We also had another Olympic-sized conversation as we watched Ty Walker smile and make good-humored gestures after she failed to make it into the women’s snowboard slopestyle finals Sunday.
That conversation was about a lot of things: Youth and not being in too much of a hurry. Aly opined that it might be hard to win a gold medal at that age, because where do you go from there? We also talked about endurance and courage: Walker competed beautifully on an injured foot that had to be injected with Novocaine before the start of the competition. She didn’t let it slow her down.
We talked about the bronze medal that Jenny Jones won for Great Britain in the women’s snowboard slopestyle. Jones is 33, making her the oldest of the group. That’s a lot of years of hard work and competition and won’t-quit effort to try to emulate in the parts of your own life that burn bright, I told my daughter.
We discussed disappointments and sportsmanship as we watched Bode Miller have what ESPN called “one of those days,” finishing eighth in men’s downhill. And grace. He was clearly disappointed, but he didn’t make a lot of excuses. He’d trained hard and skied with great heart, and that’s really all one can do — in the Olympics or in life.
The Olympics are one of the great loves of my life, although I’m about as unathletic by nature as one can be. I am busy and active. I take care of myself. But I can’t imagine skating or skiing or snowboarding or luging or any other athletic activity for hours and hours, days and days and years on end in hopes that it would lead to that moment, that chance that comes every four years to claim an Olympic medal.
What I love is that others have that passion and dedication. It reminds me that we all have bright lights blazing for very different things and I am forever grateful that we don’t all have the same goals or interests.

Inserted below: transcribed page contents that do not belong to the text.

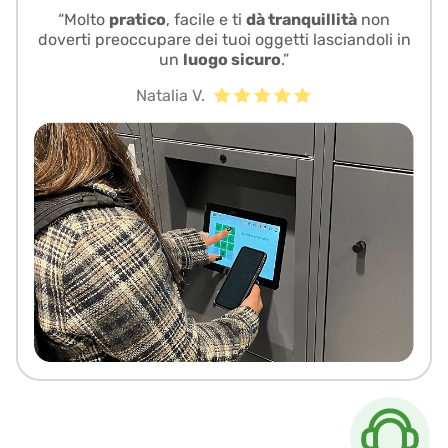
“Molto
pratico
, facile e ti
dà tranquillità
non
doverti preoccupare dei tuoi oggetti lasciandoli in
un
luogo sicuro
.”
Natalia V.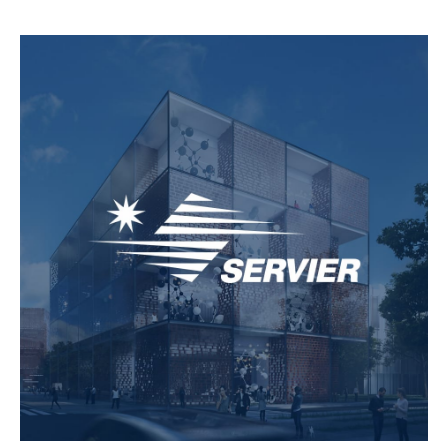
Découvrir la réalisation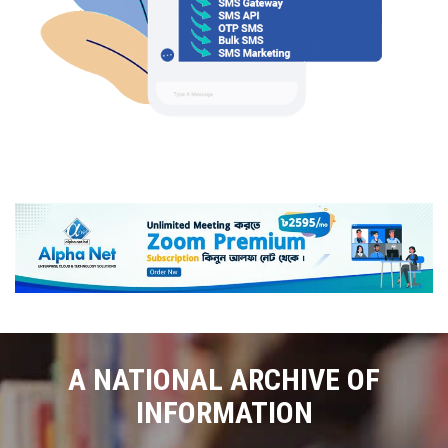
A NATIONAL ARCHIVE OF
INFORMATION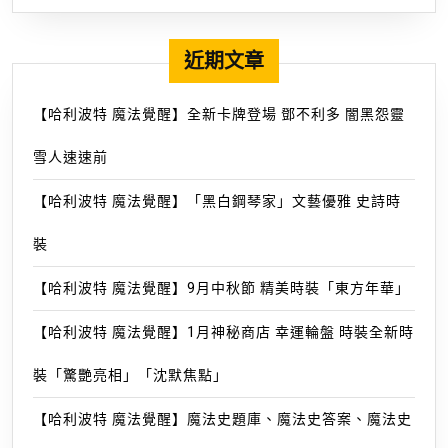
&《仙
履
近期文章
奇
緣》
綺
【哈利波特 魔法覺醒】全新卡牌登場 鄧不利多 闇黑怨靈
光
雪人速速前
夢
旅
【哈利波特 魔法覺醒】「黑白鋼琴家」文藝優雅 史詩時
再
現
裝
公
【哈利波特 魔法覺醒】9月中秋節 精美時裝「東方年華」
主
的
【哈利波特 魔法覺醒】1月神秘商店 幸運輪盤 時裝全新時
美
好
裝「驚艷亮相」「沈默焦點」
瞬
【哈利波特 魔法覺醒】魔法史題庫、魔法史答案、魔法史
間-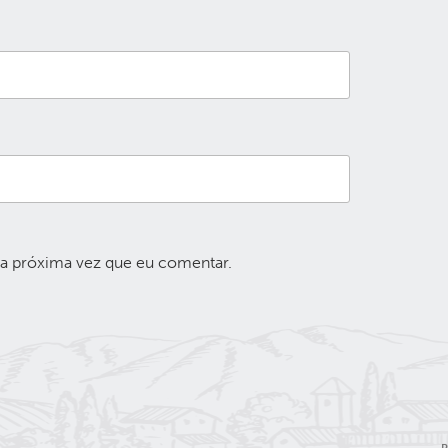
 a próxima vez que eu comentar.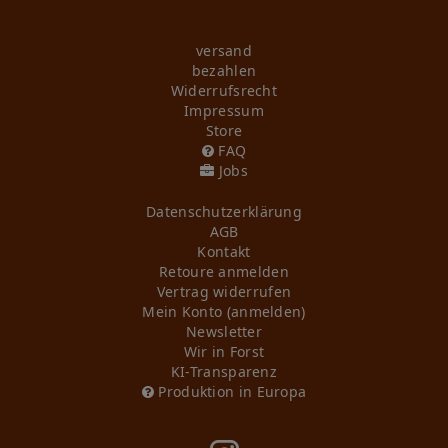
versand
bezahlen
Widerrufs­recht
Impressum
Store
FAQ
Jobs
Daten­schutz­erklärung
AGB
Kontakt
Retoure anmelden
Vertrag widerrufen
Mein Konto (anmelden)
Newsletter
Wir in Forst
KI-Transparenz
Produktion in Europa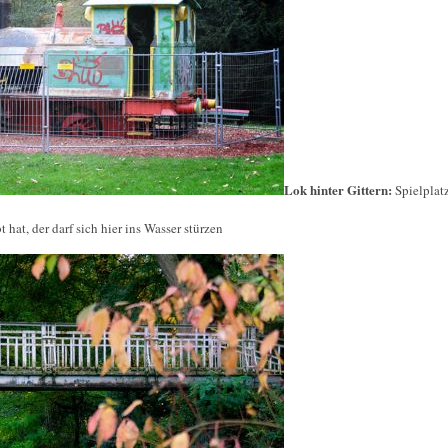
Lok hinter Gittern:
Spielplat
hat, der darf sich hier ins Wasser stürzen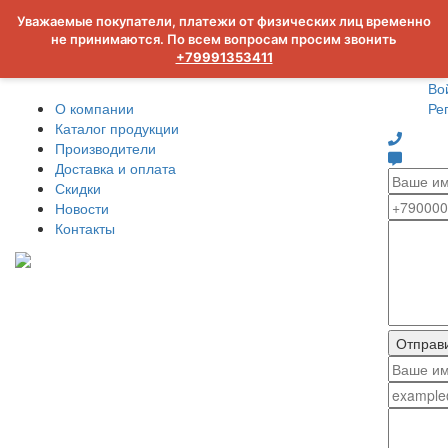
Уважаемые покупатели, платежи от физических лиц временно
не принимаются. По всем вопросам просим звонить
+79991353411
Во
О компании
Ре
Каталог продукции
Производители
Доставка и оплата
Скидки
Новости
Контакты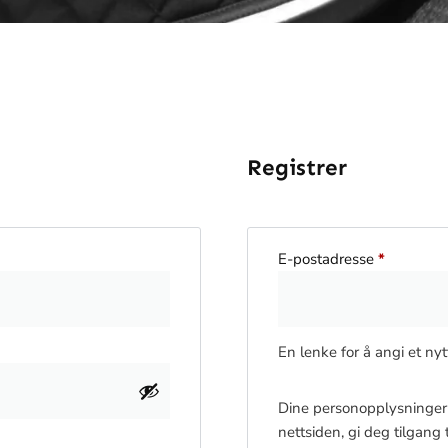
Registrer
E-postadresse
*
En lenke for å angi et nyt
Dine personopplysninger 
nettsiden, gi deg tilgang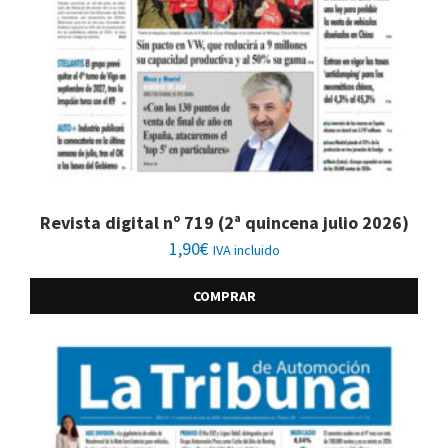
Revista digital nº 719 (2ª quincena julio 2026)
1,90
€
IVA incluido
COMPRAR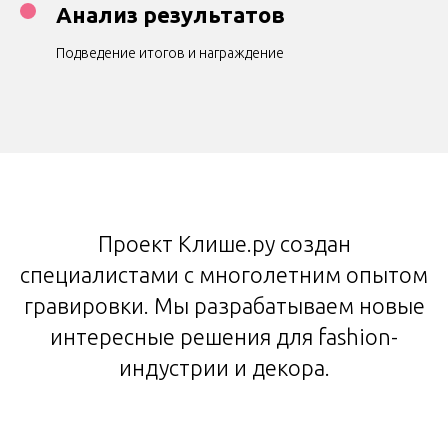
Анализ результатов
Подведение итогов и награждение
Проект Клише.ру создан
специалистами с многолетним опытом
гравировки. Мы разрабатываем новые
интересные решения для fashion-
индустрии и декора.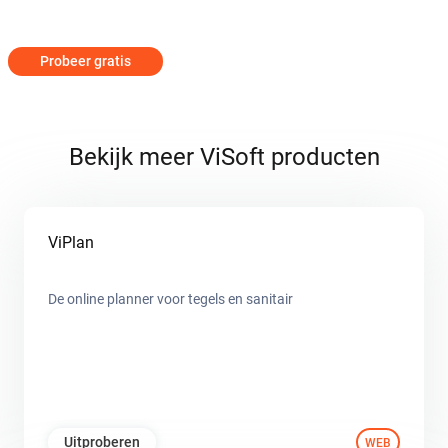
Probeer gratis
Bekijk meer ViSoft producten
ViPlan
De online planner voor tegels en sanitair
Uitproberen
WEB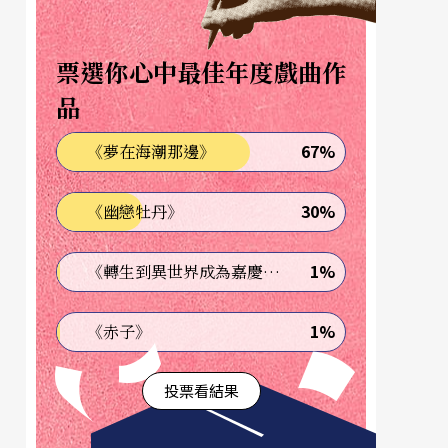
票選你心中最佳年度戲曲作
品
67%
《夢在海潮那邊》
30%
《幽戀牡丹》
1%
《轉生到異世界成為嘉慶君—發現我的祖先是詐騙集團!?》
1%
《赤子》
投票看結果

I also love the Olympics for the sense of community it creates. There’s great national pride on display and we all get behind whoever carries our own flag. But it is not possible to begrudge a great performance by someone from somewhere far away who clearly worked as hard and wants the prize every bit as much.The competitors know that as they admire each others’ performances and exchange smiles and hugs.
The Olympics may be the grandest of all competitions. But they are also fodder for learning the best of what it means to be human.